His aides know that this is an area where the president wants to be right. In Obama’s view, pronouncing someone’s name or hometown correctly is a simple way of showing respect, they say. It’s a sort of baseline diplomacy. That’s particularly so in foreign relations, where aides say the president will privately practice pronouncing a leader’s name a number times before saying it publicly.It's this frame that makes some of the president's actions troublesome. Take Mr. Obama's decision to direct attending Marines hold hold umbrellas as he and a visiting diplomat spoke on a recent rainy day in Washington D.C.
We have a commander-in-chief concerned about pronouncing Pakistan correctly but not concerned about respecting Marine tradition. It's about respect.
The president's defenders tried to flip it around:
So what was the grave transgression? It seems that Marines (except, bizarrely and somewhat patronizingly, female Marines) are not supposed to carry umbrellas, according to military tradition. Fine, but in fact, they weren't carrying them in the sense that they weren't holding them over their own heads – they were protecting the president (which, in fact, is part of their job while at the White House). Also, the president is the commander-in-chief, and while that is not strictly a military rank, he does outrank the servicemembers there to protect him. That's the point.The president outranks the U.S. soldiers attending his functions. That's the point. He can have them bend and shine his shoes on the spot if he chooses.

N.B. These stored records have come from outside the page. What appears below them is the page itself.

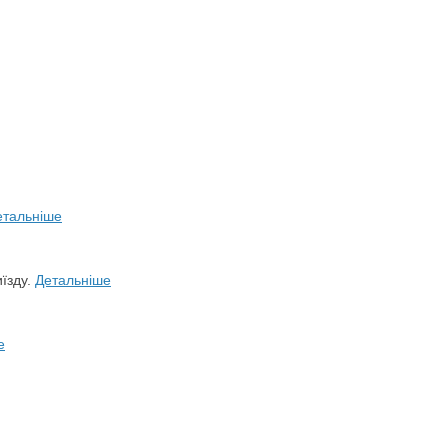
етальніше
иїзду.
Детальніше
е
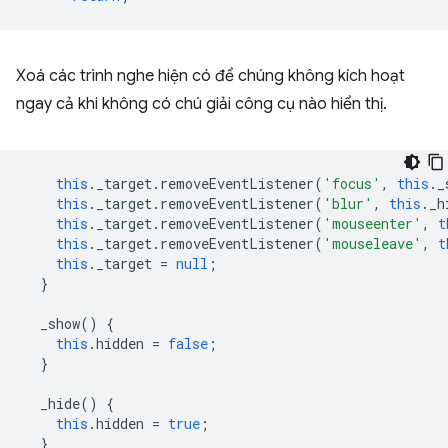
Xoá các trình nghe hiện có để chúng không kích hoạt
ngay cả khi không có chú giải công cụ nào hiển thị.
this
.
_target
.
removeEventListener
(
'focus'
,
this
.
_
this
.
_target
.
removeEventListener
(
'blur'
,
this
.
_h
this
.
_target
.
removeEventListener
(
'mouseenter'
,
t
this
.
_target
.
removeEventListener
(
'mouseleave'
,
t
this
.
_target
=
null
;
}
_show
()
{
this
.
hidden
=
false
;
}
_hide
()
{
this
.
hidden
=
true
;
}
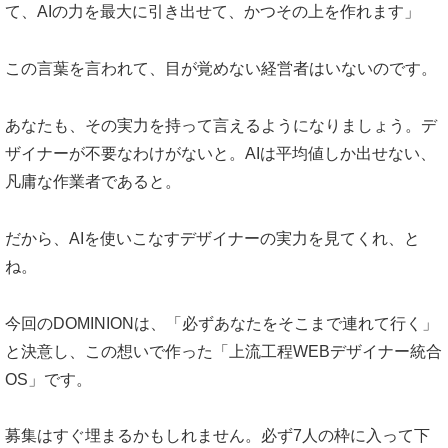
て、AIの力を最大に引き出せて、かつその上を作れます」
この言葉を言われて、目が覚めない経営者はいないのです。
あなたも、その実力を持って言えるようになりましょう。デ
ザイナーが不要なわけがないと。AIは平均値しか出せない、
凡庸な作業者であると。
だから、AIを使いこなすデザイナーの実力を見てくれ、と
ね。
今回のDOMINIONは、「必ずあなたをそこまで連れて行く」
と決意し、この想いで作った「上流工程WEBデザイナー統合
OS」です。
募集はすぐ埋まるかもしれません。必ず7人の枠に入って下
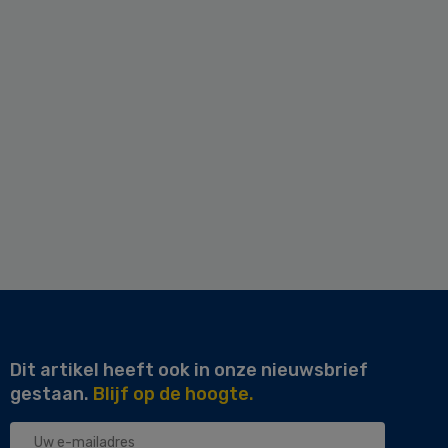
Dit artikel heeft ook in onze nieuwsbrief
gestaan.
Blijf op de hoogte.
Uw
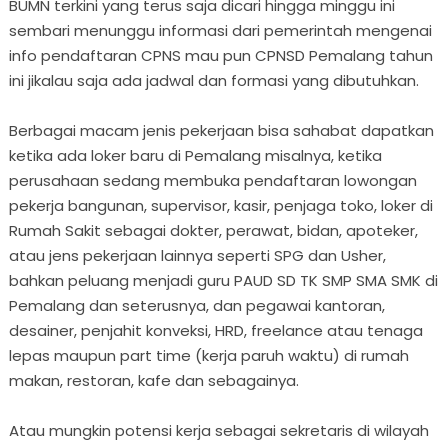
BUMN terkini yang terus saja dicari hingga minggu ini
sembari menunggu informasi dari pemerintah mengenai
info pendaftaran CPNS mau pun CPNSD Pemalang tahun
ini jikalau saja ada jadwal dan formasi yang dibutuhkan.
Berbagai macam jenis pekerjaan bisa sahabat dapatkan
ketika ada loker baru di Pemalang misalnya, ketika
perusahaan sedang membuka pendaftaran lowongan
pekerja bangunan, supervisor, kasir, penjaga toko, loker di
Rumah Sakit sebagai dokter, perawat, bidan, apoteker,
atau jens pekerjaan lainnya seperti SPG dan Usher,
bahkan peluang menjadi guru PAUD SD TK SMP SMA SMK di
Pemalang dan seterusnya, dan pegawai kantoran,
desainer, penjahit konveksi, HRD, freelance atau tenaga
lepas maupun part time (kerja paruh waktu) di rumah
makan, restoran, kafe dan sebagainya.
Atau mungkin potensi kerja sebagai sekretaris di wilayah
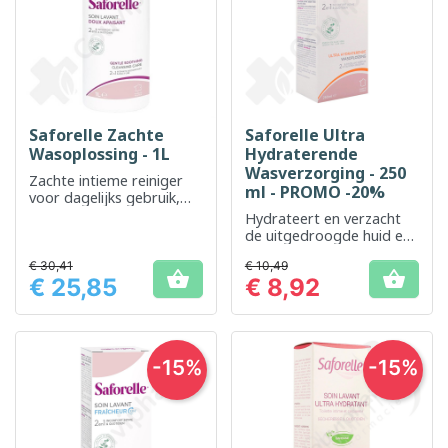
Saforelle Zachte
Saforelle Ultra
Wasoplossing - 1L
Hydraterende
Wasverzorging - 250
Zachte intieme reiniger
ml - PROMO -20%
voor dagelijks gebruik,
respecteert de natuurlijke
Hydrateert en verzacht
balans
de uitgedroogde huid en
slijmvliezen
€ 30,41
€ 10,49


€ 25,85
€ 8,92
Prijs
Prijs
-15%
-15%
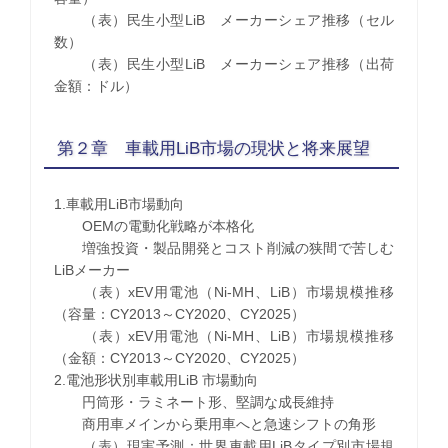
（表）民生小型LiB メーカーシェア推移（セル
数）
（表）民生小型LiB メーカーシェア推移（出荷
金額：ドル）
第２章 車載用LiB市場の現状と将来展望
1.車載用LiB市場動向
OEMの電動化戦略が本格化
増強投資・製品開発とコスト削減の狭間で苦しむ
LiBメーカー
（表）xEV用電池（Ni-MH、LiB）市場規模推移
（容量：CY2013～CY2020、CY2025）
（表）xEV用電池（Ni-MH、LiB）市場規模推移
（金額：CY2013～CY2020、CY2025）
2.電池形状別車載用LiB 市場動向
円筒形・ラミネート形、堅調な成長維持
商用車メインから乗用車へと急速シフトの角形
（表）現実予測：世界車載用LiBタイプ別市場規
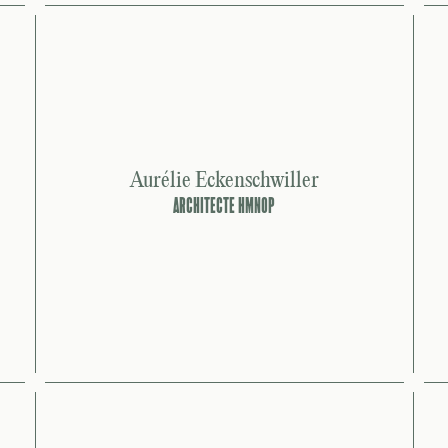
Aurélie Eckenschwiller
ARCHITECTE HMNOP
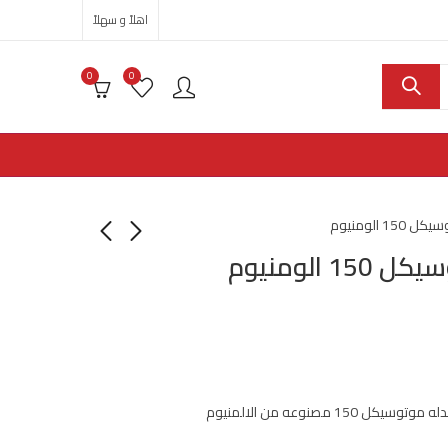
اهلاً و سهلاً
0
0
1 الومنيوم
 الومنيوم
كل 150 مصنوعه من الالمنيوم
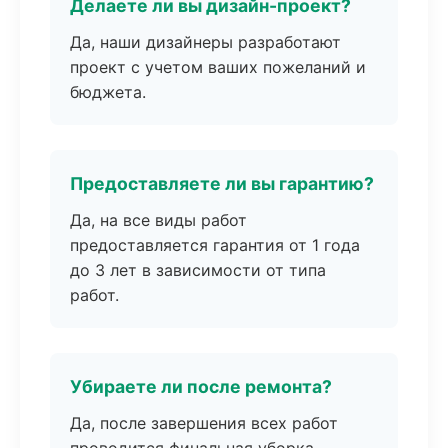
Делаете ли вы дизайн-проект?
Да, наши дизайнеры разработают
проект с учетом ваших пожеланий и
бюджета.
Предоставляете ли вы гарантию?
Да, на все виды работ
предоставляется гарантия от 1 года
до 3 лет в зависимости от типа
работ.
Убираете ли после ремонта?
Да, после завершения всех работ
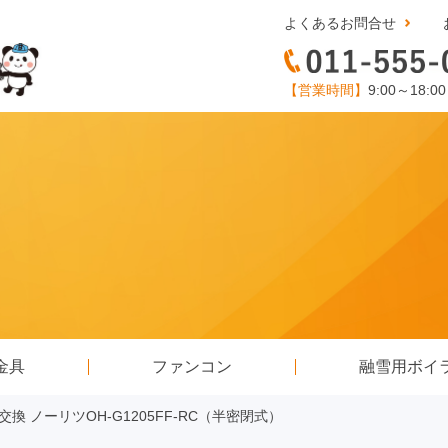
よくあるお問合せ
【営業時間】
9:00～18:0
金具
ファンコン
融雪用ボイ
換 ノーリツOH-G1205FF-RC（半密閉式）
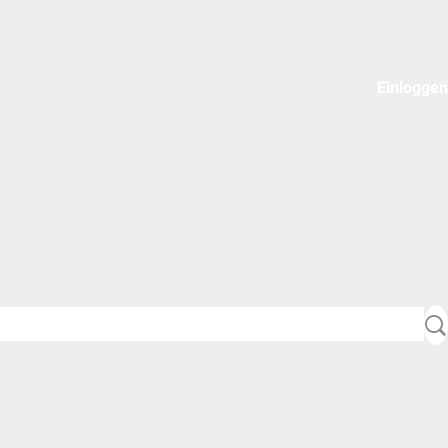
Einloggen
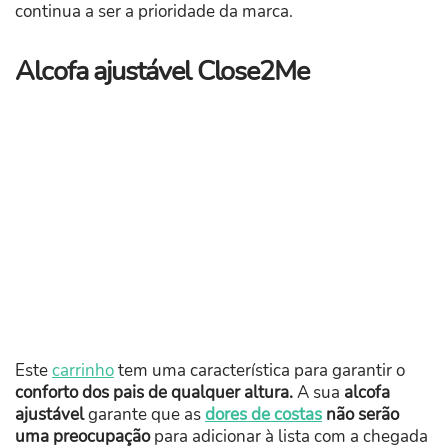
continua a ser a prioridade da marca.
Alcofa ajustável Close2Me
Este
carrinho
tem uma característica para garantir o
conforto dos pais de qualquer altura.
A sua
alcofa
ajustável
garante que as
dores de costas
não serão
uma preocupação
para adicionar à lista com a chegada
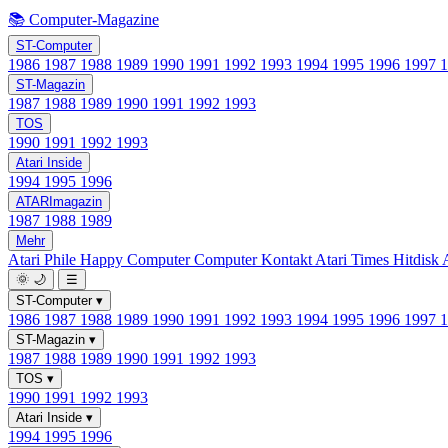
📚 Computer-Magazine
ST-Computer
1986
1987
1988
1989
1990
1991
1992
1993
1994
1995
1996
1997
ST-Magazin
1987
1988
1989
1990
1991
1992
1993
TOS
1990
1991
1992
1993
Atari Inside
1994
1995
1996
ATARImagazin
1987
1988
1989
Mehr
Atari Phile
Happy Computer
Computer Kontakt
Atari Times
Hitdisk
🌞
🌙
☰
ST-Computer
▾
1986
1987
1988
1989
1990
1991
1992
1993
1994
1995
1996
1997
ST-Magazin
▾
1987
1988
1989
1990
1991
1992
1993
TOS
▾
1990
1991
1992
1993
Atari Inside
▾
1994
1995
1996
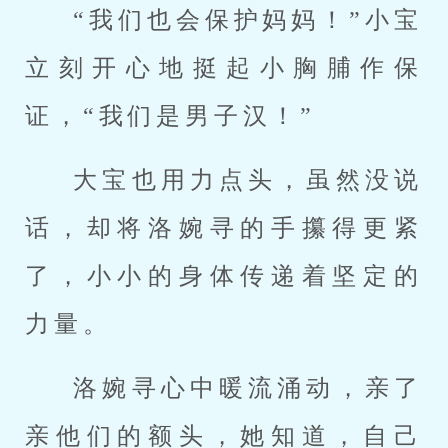
“我们也会保护妈妈！”小宝
立刻开心地挺起小胸脯作保
证，“我们是男子汉！”
大宝也用力点头，虽然没说
话，却将洛婉寻的手攥得更紧
了，小小的身体传递着坚定的
力量。
洛婉寻心中暖流涌动，亲了
亲他们的额头，她知道，自己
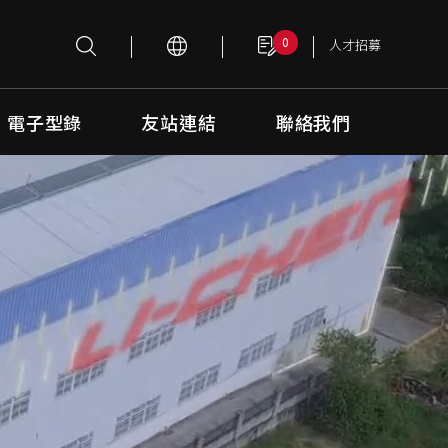
0
人才招募
電子型錄
友站連結
聯絡我們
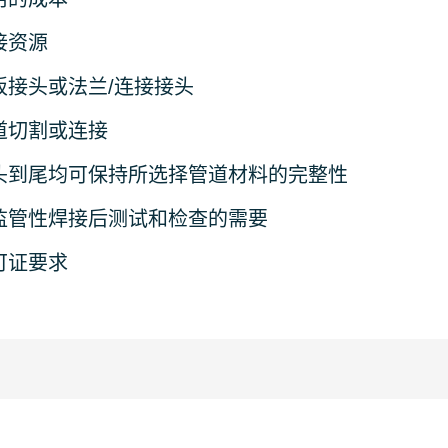
接资源
板接头或法兰/连接接头
道切割或连接
头到尾均可保持所选择管道材料的完整性
监管性焊接后测试和检查的需要
可证要求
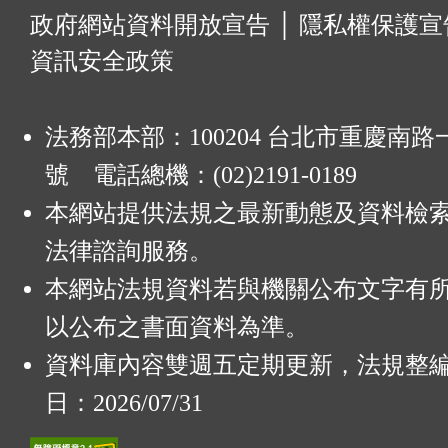
:
政府網站資料開放宣告
│
隱私權保護宣
資訊安全政策
法務部本部：100204 台北市重慶南路一
號 電話總機：(02)2191-0189
本網站提供法規之最新動態及資料檢
法律諮詢服務。
本網站法規資料若與機關公布文字有
以公布之書面資料為準。
資料庫內容雙週五定期更新，法規整
日：2026/07/31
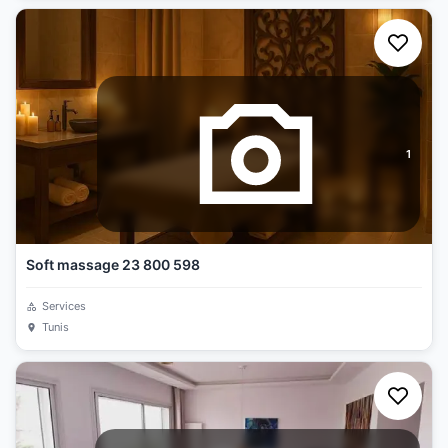
1
Soft massage 23 800 598
Services
Tunis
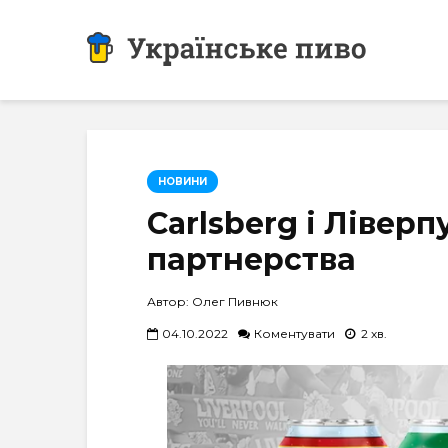
НОВИНИ
Carlsberg і Ліверп
партнерства
Автор: Олег Пивнюк
04.10.2022
Коментувати
2 хв.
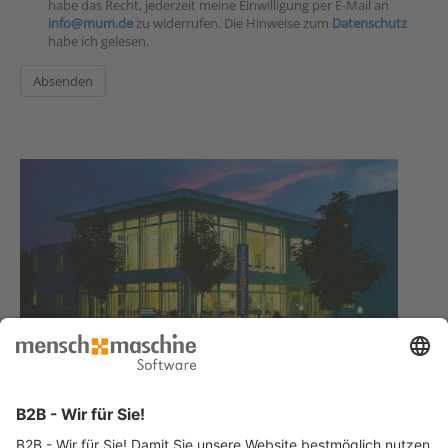
habe das Recht, jederzeit meine Einwilligung per E-Mail an
info@mum.de
zu widerrufen. Die Hinweise zum
Datenschutz
habe ich gelesen.
Haben Sie Fragen?
Dann rufen Sie uns an
Infoline +49 8153 933 - 0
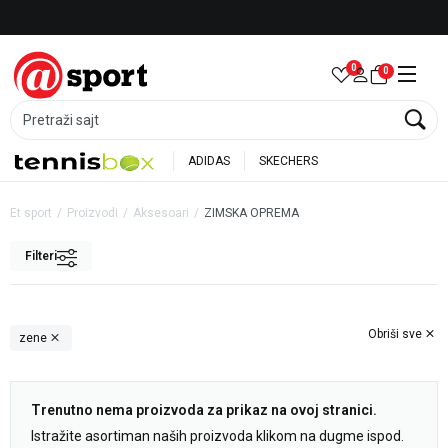
LICENCIRANI CLEARANCE PARTNER ADIDAS
0
0
Pretraži sajt
ADIDAS
SKECHERS
Et sport
Proizvodi
Aksesoari
ZIMSKA OPREMA
Filteri
Obriši sve
zene
Trenutno nema proizvoda za prikaz na ovoj stranici.
Istražite asortiman naših proizvoda klikom na dugme ispod.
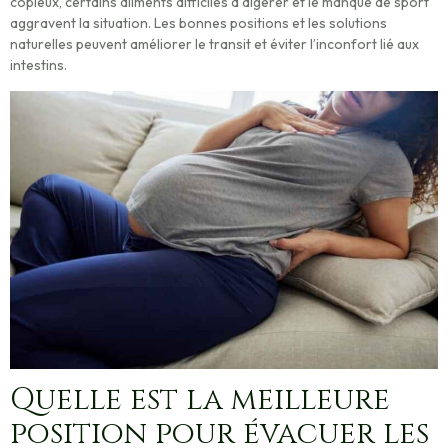
copieux, certains aliments difficiles à digérer et le manque de sport
aggravent la situation. Les bonnes positions et les solutions
naturelles peuvent améliorer le transit et éviter l’inconfort lié aux
intestins.
Quelle est la meilleure
position pour évacuer les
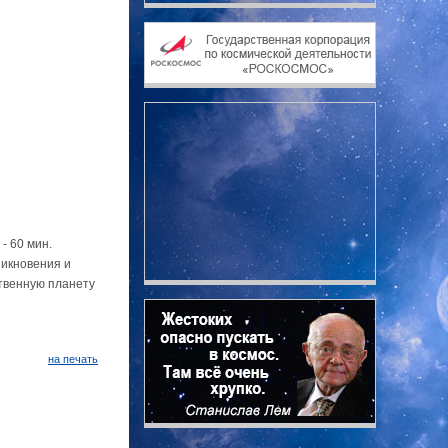
- 60 мин.
никновения и
ственную планету
на печать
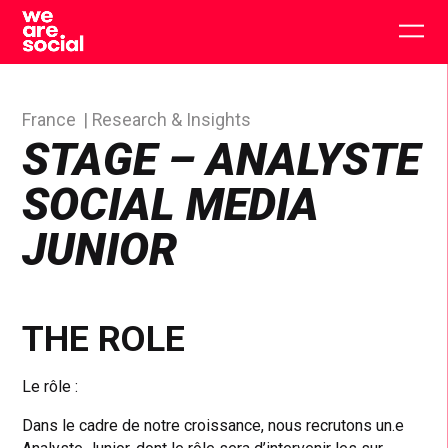
Skip
to
Togg
content
main
men
France
Research & Insights
STAGE – ANALYSTE
SOCIAL MEDIA
JUNIOR
THE ROLE
Le rôle :
Dans le cadre de notre croissance, nous recrutons un.e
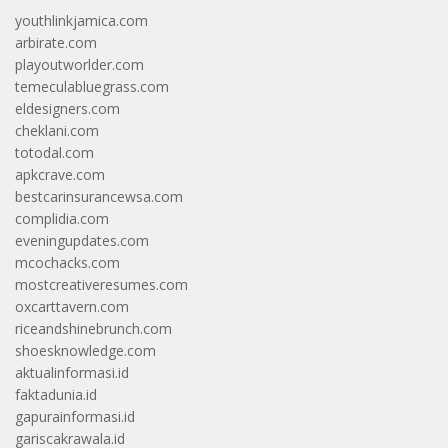
youthlinkjamica.com
arbirate.com
playoutworlder.com
temeculabluegrass.com
eldesigners.com
cheklani.com
totodal.com
apkcrave.com
bestcarinsurancewsa.com
complidia.com
eveningupdates.com
mcochacks.com
mostcreativeresumes.com
oxcarttavern.com
riceandshinebrunch.com
shoesknowledge.com
aktualinformasi.id
faktadunia.id
gapurainformasi.id
gariscakrawala.id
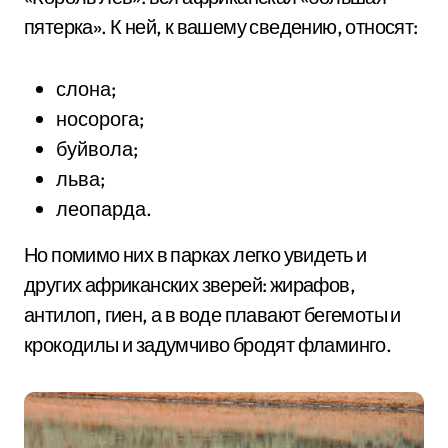
пятерка». К ней, к вашему сведению, относят:
слона;
носорога;
буйвола;
льва;
леопарда.
Но помимо них в парках легко увидеть и
других африканских зверей: жирафов,
антилоп, гиен, а в воде плавают бегемоты и
крокодилы и задумчиво бродят фламинго.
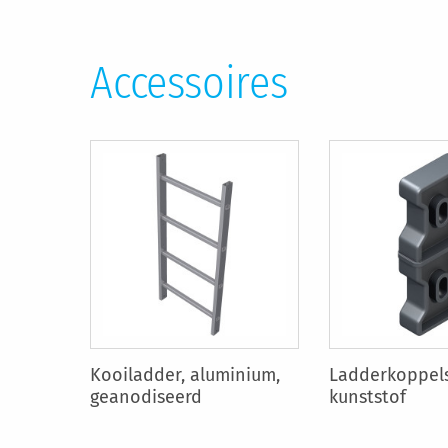
Accessoires
Kooiladder, aluminium,
Ladderkoppels
geanodiseerd
kunststof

No, that's not the point. It's about respect.
More recently, Mr. Obama repeatedly referred to British dignitary George Osborne as "Jeffrey." The president apologized, offering that he was confusing the dignitary with his favorite R&B singer, Jeffrey Osborne.
Pakistan. Umbrella. Jeffrey Osborne.
It's about respect. Who and what does the president respect? He's either very careful about showing respect or he is not.